President Tsai Ing-wen visiting the National Human Rights Museum Saturday  (CNA photo)

President Tsai Ing-wen (蔡英文) said Saturday that Taiwan had deepened its commitment to human rights over the past four years, but said the country must continue facing up to the past if it is to build a better future.

In a ceremony at the National Human Rights Museum in Taipei ahead of international Human Rights Day on Dec. 10, Tsai laid out the progress her administration has made to guarantee human rights and redress historical wrongs since taking office in 2016.

First, she said, Taiwan has established an organization to promote transitional justice, which has worked to overturn the convictions of victims of political persecution, published historical investigations, and popularized the concept of transitional justice among the general public.

At the same time, the government has announced the Political Archives Act, providing a legal basis for the inventory and release of political and intelligence documents from Taiwan's period of authoritarian rule and martial law, she said.

Second, Tsai said, Taiwan has founded the National Human Rights Museum, which has won international renown not only for its static exhibits and research, but also its collaborations in the fields of literature, art, music, and theater.

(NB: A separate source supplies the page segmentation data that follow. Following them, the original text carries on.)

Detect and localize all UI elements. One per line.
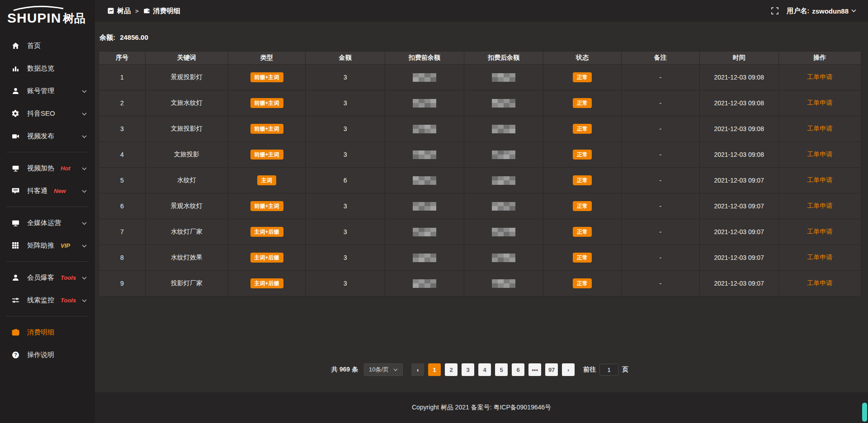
- chevron-down-icon: [82, 110, 87, 118]
- page-button-6[interactable]: 6: [512, 363, 524, 376]
- work-order-link[interactable]: 工单申请: [807, 202, 832, 210]
- col-header-balance-after: 扣费后余额: [464, 52, 543, 64]
- page-button-5[interactable]: 5: [495, 363, 508, 376]
- work-order-link[interactable]: 工单申请: [807, 125, 832, 133]
- work-order-link[interactable]: 工单申请: [807, 176, 832, 184]
- table-row: 5 水纹灯 主词 6 正常 - 2021-12-03 09:07 工单申请: [99, 168, 861, 193]
- gear-icon: [11, 109, 20, 118]
- cell-keyword: 水纹灯效果: [146, 245, 228, 270]
- screen-icon: [11, 164, 20, 173]
- cell-amount: 3: [306, 193, 385, 219]
- table-body: 1 景观投影灯 前缀+主词 3 正常 - 2021-12-03 09:08 工单…: [99, 65, 861, 296]
- col-header-time: 时间: [700, 52, 779, 64]
- type-badge: 前缀+主词: [250, 72, 283, 82]
- balance-value: 24856.00: [120, 33, 148, 41]
- sidebar-item-member-burst[interactable]: 会员爆客 Tools: [0, 266, 95, 289]
- work-order-link[interactable]: 工单申请: [807, 228, 832, 236]
- cell-action: 工单申请: [779, 142, 861, 167]
- cell-action: 工单申请: [779, 65, 861, 90]
- table-header-row: 序号 关键词 类型 金额 扣费前余额 扣费后余额 状态 备注 时间 操作: [99, 52, 861, 65]
- user-menu[interactable]: 用户名: zswodun88: [787, 7, 856, 15]
- tools-tag: Tools: [61, 274, 76, 281]
- next-page-button[interactable]: ›: [562, 363, 575, 376]
- redacted-balance: [413, 279, 436, 288]
- cell-balance-after: [464, 65, 543, 90]
- cell-amount: 3: [306, 271, 385, 296]
- home-icon: [11, 41, 20, 50]
- sidebar-item-video-publish[interactable]: 视频发布: [0, 125, 95, 147]
- sidebar-item-instructions[interactable]: ? 操作说明: [0, 343, 95, 366]
- sidebar-item-consumption-detail[interactable]: 消费明细: [0, 321, 95, 343]
- cell-amount: 3: [306, 90, 385, 116]
- dashboard-icon: [108, 8, 114, 14]
- fullscreen-icon[interactable]: [771, 7, 778, 14]
- page-button-97[interactable]: 97: [545, 363, 558, 376]
- topbar: 树品 > 消费明细 用户名: zswodun88: [95, 0, 868, 22]
- redacted-balance: [413, 202, 436, 211]
- status-badge: 正常: [573, 227, 592, 237]
- col-header-balance-before: 扣费前余额: [385, 52, 464, 64]
- sidebar-item-home[interactable]: 首页: [0, 34, 95, 57]
- work-order-link[interactable]: 工单申请: [807, 254, 832, 262]
- sidebar-item-label: 线索监控: [27, 296, 54, 305]
- help-icon: ?: [11, 350, 20, 359]
- chevron-down-icon: [82, 242, 87, 249]
- breadcrumb-current[interactable]: 消费明细: [143, 7, 180, 15]
- cell-type: 主词+后缀: [228, 271, 306, 296]
- cell-keyword: 水纹灯: [146, 168, 228, 193]
- page-size-select[interactable]: 10条/页: [364, 363, 403, 376]
- work-order-link[interactable]: 工单申请: [807, 150, 832, 159]
- sidebar-item-video-heat[interactable]: 视频加热 Hot: [0, 157, 95, 179]
- user-icon: [11, 86, 20, 95]
- sidebar-item-data-overview[interactable]: 数据总览: [0, 57, 95, 80]
- sidebar-item-media-operation[interactable]: 全媒体运营: [0, 212, 95, 234]
- cell-balance-after: [464, 193, 543, 219]
- redacted-balance: [492, 279, 515, 288]
- vip-tag: VIP: [61, 242, 70, 249]
- cell-keyword: 景观水纹灯: [146, 193, 228, 219]
- redacted-balance: [492, 99, 515, 108]
- cell-time: 2021-12-03 09:07: [700, 245, 779, 270]
- sidebar-item-douyin-seo[interactable]: 抖音SEO: [0, 102, 95, 125]
- cell-balance-before: [385, 65, 464, 90]
- cell-keyword: 文旅水纹灯: [146, 90, 228, 116]
- consumption-table: 序号 关键词 类型 金额 扣费前余额 扣费后余额 状态 备注 时间 操作 1 景…: [99, 51, 861, 296]
- scrollbar-thumb[interactable]: [862, 403, 867, 422]
- breadcrumb-label: 树品: [117, 7, 131, 15]
- breadcrumb-home[interactable]: 树品: [108, 7, 131, 15]
- type-badge: 主词: [257, 175, 276, 185]
- tools-tag: Tools: [61, 297, 76, 304]
- sidebar-item-label: 视频发布: [27, 132, 54, 141]
- sidebar-item-account-mgmt[interactable]: 账号管理: [0, 80, 95, 102]
- cell-no: 9: [99, 271, 146, 296]
- work-order-link[interactable]: 工单申请: [807, 73, 832, 81]
- chevron-down-icon: [851, 9, 856, 13]
- cell-balance-before: [385, 193, 464, 219]
- cell-amount: 3: [306, 116, 385, 141]
- cell-action: 工单申请: [779, 90, 861, 116]
- sidebar-item-matrix-boost[interactable]: 矩阵助推 VIP: [0, 234, 95, 257]
- sidebar-item-douketong[interactable]: 抖客通 New: [0, 179, 95, 202]
- footer: Copyright 树品 2021 备案号: 粤ICP备09019646号: [95, 392, 868, 423]
- cell-type: 前缀+主词: [228, 65, 306, 90]
- goto-page-input[interactable]: [599, 364, 618, 376]
- cell-balance-after: [464, 271, 543, 296]
- sidebar-item-label: 抖客通: [27, 187, 47, 195]
- page-button-4[interactable]: 4: [478, 363, 491, 376]
- cell-remark: -: [622, 168, 700, 193]
- more-pages-button[interactable]: •••: [528, 363, 541, 376]
- page-button-3[interactable]: 3: [462, 363, 474, 376]
- prev-page-button[interactable]: ‹: [411, 363, 424, 376]
- page-button-2[interactable]: 2: [445, 363, 458, 376]
- sidebar-nav: 首页 数据总览 账号管理 抖音SEO 视频发布: [0, 34, 95, 366]
- work-order-link[interactable]: 工单申请: [807, 99, 832, 107]
- sidebar-item-lead-monitor[interactable]: 线索监控 Tools: [0, 289, 95, 311]
- cell-no: 7: [99, 219, 146, 244]
- cell-status: 正常: [543, 116, 622, 141]
- work-order-link[interactable]: 工单申请: [807, 279, 832, 287]
- redacted-balance: [413, 176, 436, 185]
- chevron-down-icon: [82, 164, 87, 172]
- page-button-1[interactable]: 1: [428, 363, 441, 376]
- status-badge: 正常: [573, 201, 592, 211]
- cell-remark: -: [622, 142, 700, 167]
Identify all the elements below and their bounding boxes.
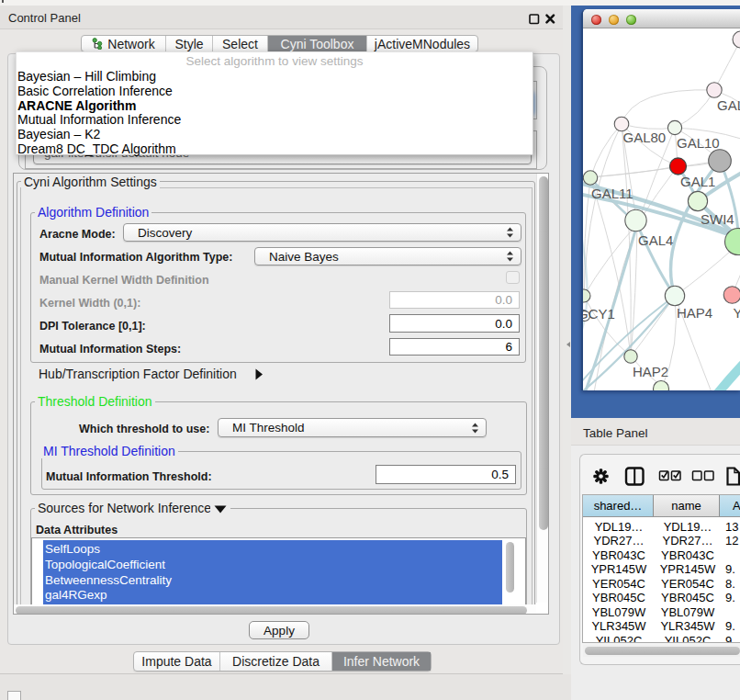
- svg-text:HAP4: HAP4: [677, 305, 712, 321]
- svg-text:GAL80: GAL80: [623, 130, 667, 145]
- svg-text:GAL11: GAL11: [591, 186, 633, 201]
- svg-text:HAP2: HAP2: [633, 364, 668, 379]
- svg-text:GAL: GAL: [717, 97, 740, 113]
- svg-text:GAL10: GAL10: [677, 135, 720, 151]
- svg-text:GAL4: GAL4: [638, 232, 673, 248]
- svg-text:SWI4: SWI4: [701, 211, 734, 227]
- svg-text:GAL1: GAL1: [680, 174, 715, 189]
- svg-text:Y: Y: [734, 305, 740, 321]
- svg-text:GCY1: GCY1: [583, 306, 615, 322]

Taiwan has also set up the National Human Rights Commission (NHRC), which fully adheres to the United Nations' Paris Principles on the responsibilities of national human rights institutions, she said.

NHRC head Chen Chu (陳菊) is herself a former political prisoner, Tsai added, making her uniquely capable of understanding the pressure and pain that many victims of government prosecution and their family members face.

Speaking of the significance of the three institutions, Tsai said: "Only when we face up to the pain in our history and resolve to stop repeating it can we come together to build a common future."

During her own remarks, Chen recalled the six years and two months she spent as a political prisoner in the 1980s, and said it fills her with hope to see the government treating historical human rights abuses with the seriousness they deserve.